* Records provided:
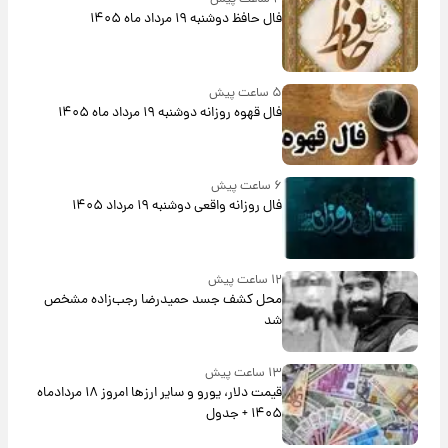
فال حافظ دوشنبه ۱۹ مرداد ماه ۱۴۰۵
۵ ساعت پیش
فال قهوه روزانه دوشنبه ۱۹ مرداد ماه ۱۴۰۵
۶ ساعت پیش
فال روزانه واقعی دوشنبه ۱۹ مرداد ۱۴۰۵
۱۲ ساعت پیش
محل کشف جسد حمیدرضا رجب‌زاده مشخص
شد
۱۳ ساعت پیش
قیمت دلار، یورو و سایر ارزها امروز ۱۸ مردادماه
۱۴۰۵ + جدول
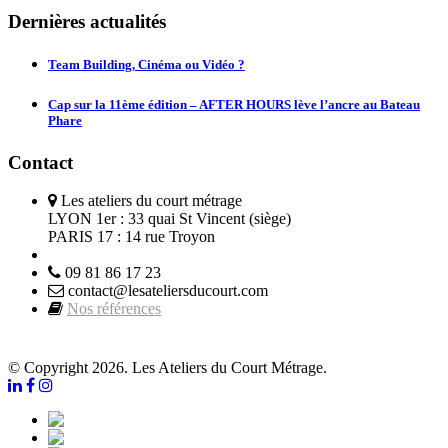
Dernières actualités
Team Building, Cinéma ou Vidéo ?
Cap sur la 11ème édition – AFTER HOURS lève l’ancre au Bateau
Phare
Contact
Les ateliers du court métrage
LYON 1er : 33 quai St Vincent (siège)
PARIS 17 : 14 rue Troyon
09 81 86 17 23
contact@lesateliersducourt.com
Nos références
© Copyright 2026. Les Ateliers du Court Métrage.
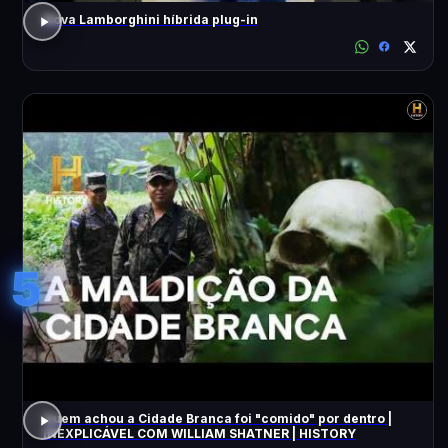
Nova Lamborghini híbrida plug-in
5
Quem achou a Cidade Branca foi "comido" por dentro |
INEXPLICÁVEL COM WILLIAM SHATNER | HISTORY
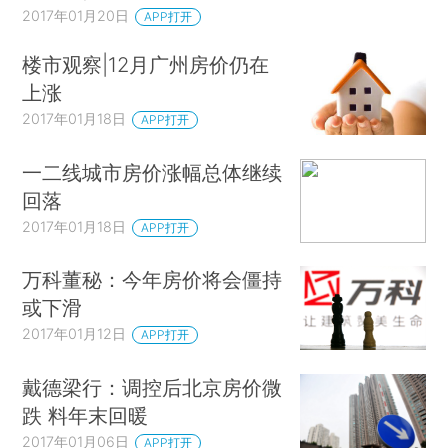
2017年01月20日
APP打开
楼市观察|12月广州房价仍在
上涨
2017年01月18日
APP打开
一二线城市房价涨幅总体继续
回落
2017年01月18日
APP打开
万科董秘：今年房价将会僵持
或下滑
2017年01月12日
APP打开
戴德梁行：调控后北京房价微
跌 料年末回暖
2017年01月06日
APP打开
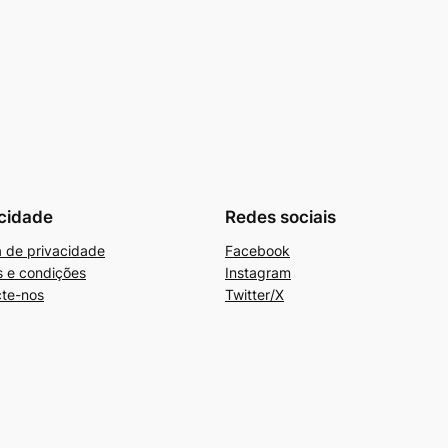
cidade
Redes sociais
ca de privacidade
Facebook
 e condições
Instagram
te-nos
Twitter/X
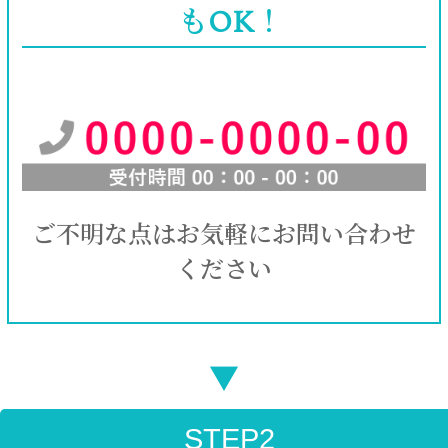
もOK！
ご不明な点はお気軽にお問い合わせ
ください
▼
STEP2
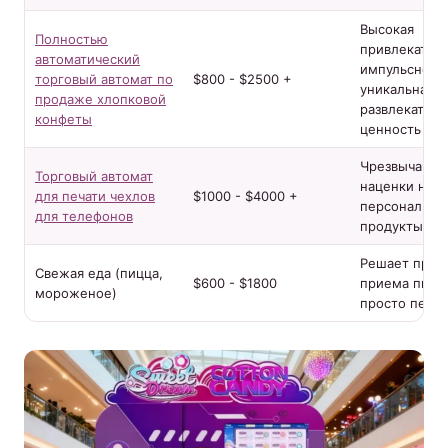
Высокая
Полностью
привлекател
автоматический
импульсной п
торговый автомат по
$800 - $2500 +
уникальная
продаже хлопковой
развлекатель
конфеты
ценность
Чрезвычайно
Торговый автомат
наценки на
для печати чехлов
$1000 - $4000 +
персонализи
для телефонов
продукты
Решает проб
Свежая еда (пицца,
$600 - $1800
приема пищи,
мороженое)
просто перек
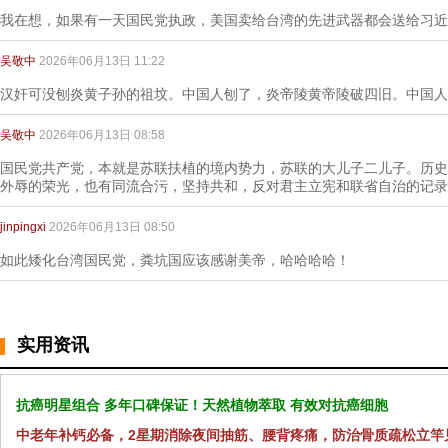
我在想，如果有一天国民党执政，美国卖给台湾的先进武器都会送给习近
吴敬中
2026年06月13日 11:22
汉奸可没刨炎黄子孙的祖坟。中国人刨了，炎帝陵黄帝陵破四旧。中国人
吴敬中
2026年06月13日 08:58
国民党共产党，本就是苏联扶植的境内势力，苏联的大儿子二儿子。历史
外辱的荣光，也有同流合污，坚持共和，反对君主立宪和联省自治的记录
jinpingxi
2026年06月13日 08:50
如此矮化台湾国民党，粪坑国应该感谢美帝，哈哈哈哈！
实用资讯
抗癌明星组合 多年口碑保证！天然植物萃取 有效对抗癌细胞
中老年补钙必备，2星期消除夜间抽筋、腰背疼痛，防治骨质疏松立竿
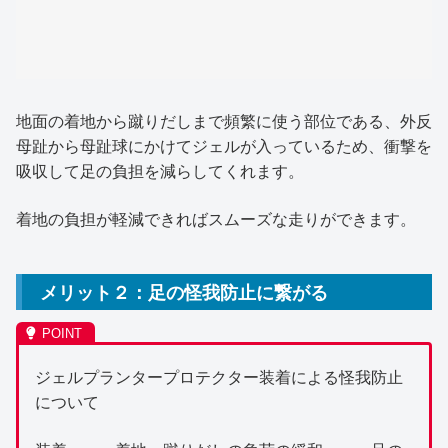
地面の着地から蹴りだしまで頻繁に使う部位である、外反
母趾から母趾球にかけてジェルが入っているため、衝撃を
吸収して足の負担を減らしてくれます。
着地の負担が軽減できればスムーズな走りができます。
メリット２：足の怪我防止に繋がる
ジェルプランタープロテクター装着による怪我防止
について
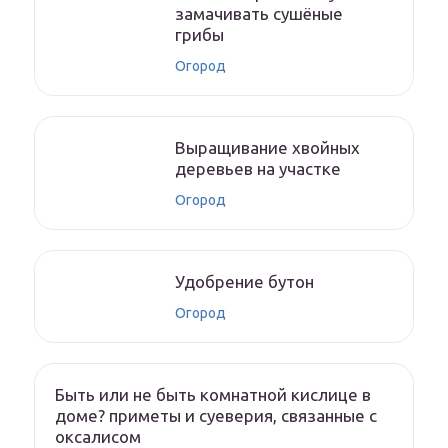
замачивать сушёные
грибы
Огород
Выращивание хвойных
деревьев на участке
Огород
Удобрение бутон
Огород
Быть или не быть комнатной кислице в
доме? приметы и суеверия, связанные с
оксалисом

* To do:
Every line above should be duplicated exactly; the pictures are to be left out.

* Solved problem:
فال حافظ دوشنبه ۱۹ مرداد ماه ۱۴۰۵
۵ ساعت پیش
فال قهوه روزانه دوشنبه ۱۹ مرداد ماه ۱۴۰۵
۶ ساعت پیش
فال روزانه واقعی دوشنبه ۱۹ مرداد ۱۴۰۵
۱۲ ساعت پیش
محل کشف جسد حمیدرضا رجب‌زاده مشخص
شد
۱۳ ساعت پیش
قیمت دلار، یورو و سایر ارزها امروز ۱۸ مردادماه
۱۴۰۵ + جدول
Dernières actualités
Team Building, Cinéma ou Vidéo ?
Cap sur la 11ème édition – AFTER HOURS lève l’ancre au Bateau
Phare
Contact
Les ateliers du court métrage
LYON 1er : 33 quai St Vincent (siège)
PARIS 17 : 14 rue Troyon
09 81 86 17 23
contact@lesateliersducourt.com
Nos références
© Copyright 2026. Les Ateliers du Court Métrage.
Nova Lamborghini híbrida plug-in
5
Quem achou a Cidade Branca foi "comido" por dentro |
INEXPLICÁVEL COM WILLIAM SHATNER | HISTORY
2017年01月20日
APP打开
楼市观察|12月广州房价仍在
上涨
2017年01月18日
APP打开
一二线城市房价涨幅总体继续
回落
2017年01月18日
APP打开
万科董秘：今年房价将会僵持
或下滑
2017年01月12日
APP打开
戴德梁行：调控后北京房价微
跌 料年末回暖
2017年01月06日
APP打开
cidade
Redes sociais
ca de privacidade
Facebook
 e condições
Instagram
te-nos
Twitter/X
もOK！
ご不明な点はお気軽にお問い合わせ
ください
▼
STEP2
Высокая
Полностью
привлекател
автоматический
импульсной п
торговый автомат по
$800 - $2500 +
уникальная
продаже хлопковой
развлекатель
конфеты
ценность
Чрезвычайно
Торговый автомат
наценки на
для печати чехлов
$1000 - $4000 +
персонализи
для телефонов
продукты
Решает проб
Свежая еда (пицца,
$600 - $1800
приема пищи,
мороженое)
просто перек
我在想，如果有一天国民党执政，美国卖给台湾的先进武器都会送给习近
吴敬中
2026年06月13日 11:22
汉奸可没刨炎黄子孙的祖坟。中国人刨了，炎帝陵黄帝陵破四旧。中国人
吴敬中
2026年06月13日 08:58
国民党共产党，本就是苏联扶植的境内势力，苏联的大儿子二儿子。历史
外辱的荣光，也有同流合污，坚持共和，反对君主立宪和联省自治的记录
jinpingxi
2026年06月13日 08:50
如此矮化台湾国民党，粪坑国应该感谢美帝，哈哈哈哈！
实用资讯
抗癌明星组合 多年口碑保证！天然植物萃取 有效对抗癌细胞
中老年补钙必备，2星期消除夜间抽筋、腰背疼痛，防治骨质疏松立竿
地面の着地から蹴りだしまで頻繁に使う部位である、外反
母趾から母趾球にかけてジェルが入っているため、衝撃を
吸収して足の負担を減らしてくれます。
着地の負担が軽減できればスムーズな走りができます。
メリット２：足の怪我防止に繋がる
ジェルプランタープロテクター装着による怪我防止
について
замачивать сушёные
грибы
Огород
Выращивание хвойных
деревьев на участке
Огород
Удобрение бутон
Огород
Быть или не быть комнатной кислице в
доме? приметы и суеверия, связанные с
оксалисом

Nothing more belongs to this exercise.